_The problem_
Every line from the one holding "[FREE] The Alchemist x Westside Gunn" to the end of the entries should be repeated exactly, with the pictures left out.

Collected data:

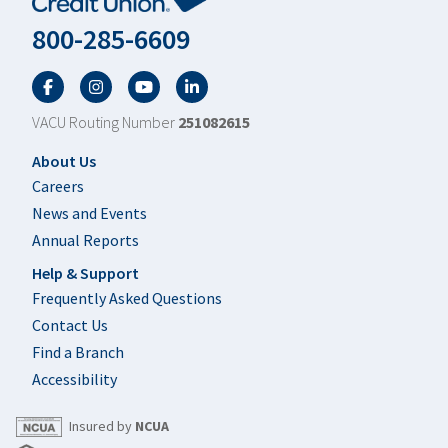
800-285-6609
Facebook
Twitter
YouTube
LinkedIn
VACU Routing Number
251082615
Footer
About Us
Careers
News and Events
Annual Reports
Help & Support
Frequently Asked Questions
Contact Us
Find a Branch
Accessibility
Insured by
NCUA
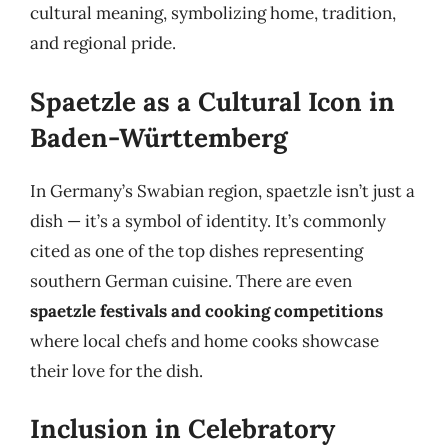
cultural meaning, symbolizing home, tradition,
and regional pride.
Spaetzle as a Cultural Icon in
Baden-Württemberg
In Germany’s Swabian region, spaetzle isn’t just a
dish — it’s a symbol of identity. It’s commonly
cited as one of the top dishes representing
southern German cuisine. There are even
spaetzle festivals and cooking competitions
where local chefs and home cooks showcase
their love for the dish.
Inclusion in Celebratory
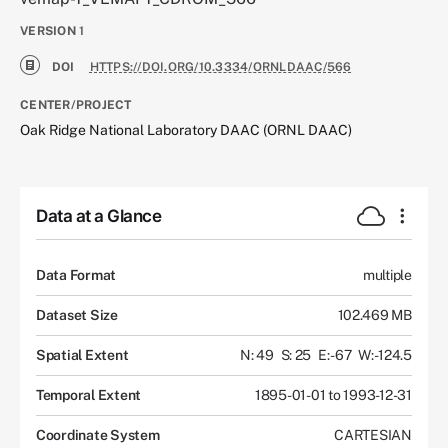
VERSION
1
DOI
HTTPS://DOI.ORG/10.3334/ORNLDAAC/566
CENTER/PROJECT
Oak Ridge National Laboratory DAAC (ORNL DAAC)
Data at a Glance
Data Format
multiple
Dataset Size
102.469 MB
Spatial Extent
N: 49
S: 25
E: -67
W: -124.5
Temporal Extent
1895-01-01 to 1993-12-31
Coordinate System
CARTESIAN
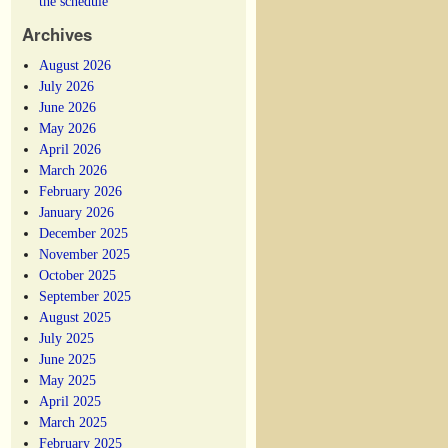
the schedule
Archives
August 2026
July 2026
June 2026
May 2026
April 2026
March 2026
February 2026
January 2026
December 2025
November 2025
October 2025
September 2025
August 2025
July 2025
June 2025
May 2025
April 2025
March 2025
February 2025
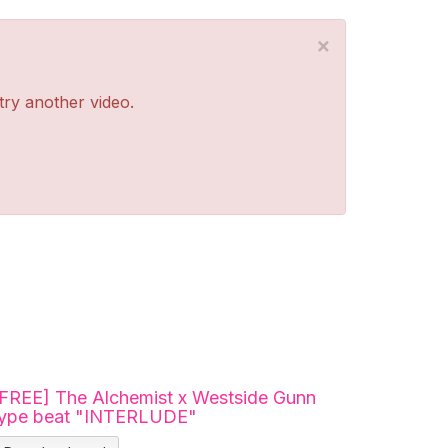
×
 try another video.
[FREE] The Alchemist x Westside Gunn
type beat "INTERLUDE"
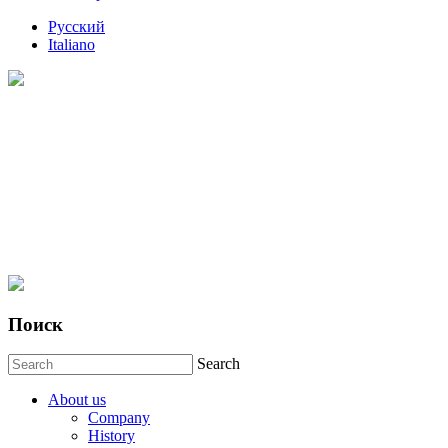
Русский
Italiano
Поиск
Search
About us
Company
History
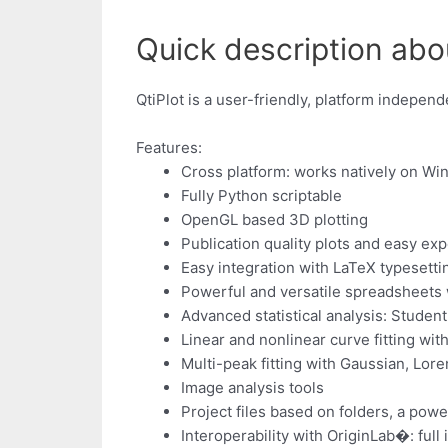
Quick description about
QtiPlot is a user-friendly, platform indepen
Features:
Cross platform: works natively on W
Fully Python scriptable
OpenGL based 3D plotting
Publication quality plots and easy ex
Easy integration with LaTeX typesett
Powerful and versatile spreadsheets w
Advanced statistical analysis: Student
Linear and nonlinear curve fitting with
Multi-peak fitting with Gaussian, Lor
Image analysis tools
Project files based on folders, a powe
Interoperability with OriginLab�: full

_Your response_
[FREE] The Alchemist x Westside Gunn
type beat "INTERLUDE"
Русский
Italiano
Поиск
Search
About us
Company
History
Quick description about
QtiPlot is a user-friendly, platform indepen
Features:
Cross platform: works natively on W
Fully Python scriptable
OpenGL based 3D plotting
Publication quality plots and easy ex
Easy integration with LaTeX typesett
Powerful and versatile spreadsheets w
Advanced statistical analysis: Student
Linear and nonlinear curve fitting with
Multi-peak fitting with Gaussian, Lor
Image analysis tools
Project files based on folders, a powe
Interoperability with OriginLab�: full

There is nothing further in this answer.